- On September 4, 2017
On August 23rd we posted a BluePaper Bullet “Wells Fargo: Wheels Falling Off?” and “Wells Fargo’s New Brand Impacting Wealth Management.” A week later, on August 31st, national press revealed that the fraud at Wells Fargo is much worse than what was originally thought.
Updated bullets added.
We’ve been recruiting advisors out of Wells Fargo Advisors (WFA) for more than a decade because they have some of the most coveted advisors in the industry.
The overwhelming “Not interested, happy where I’m at” theme we’ve heard from Wells advisors over the years, centered on the advisor’s comfort and security with the Wells Fargo brand and reputation. What a difference a year can make.
- It seems every month there is a new revelation about the Wells Fargo Bank defrauding their customers. The depth and scope of what has been revealed in the media and Wells Fargo’s aggressive actions towards the whistleblowers who exposed them, shows that Wells Fargo Bank has been promoting a culture of fraud for some time.
- This is one of the worse-case scenarios for wealth management firms who are owned by a bank. WFAs went from having security in the brand they represented, to apologizing to their clients on behalf of the bank and explaining how even though the logo is the same, the bank and wealth management are different, and that all this fraud was on the banking side.
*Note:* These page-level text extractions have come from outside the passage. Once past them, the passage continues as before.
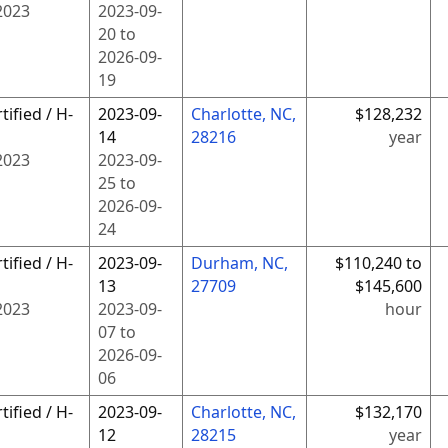
2023
2023-09-
20
to
2026-09-
19
tified / H-
2023-09-
Charlotte, NC,
$128,232
14
28216
year
2023
2023-09-
25
to
2026-09-
24
tified / H-
2023-09-
Durham, NC,
$110,240 to
13
27709
$145,600
2023
2023-09-
hour
07
to
2026-09-
06
tified / H-
2023-09-
Charlotte, NC,
$132,170
12
28215
year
While advisors for the most part, have been able to effectively damage control with their current clients, advisors don’t like being in a defensive position.
- We find it ironic that the Private Wealth Group and FiNet advisors have embodied Warren Buffet’s vision for Wells Fargo more than the Wells Fargo Bank itself. While the financial advisors and wealth management divisions are focusing on helping their clients, many of their counterparts on the banking side have been focusing on defrauding them.
- We have heard from different firms on both employee and independent platforms, that half their recruiting pipelines are now Wells Fargo Advisors. With each month that a new national story breaks about a Wells Fargo Bank’s creativity in defrauding their customers, a straw breaks an advisor’s will to stay.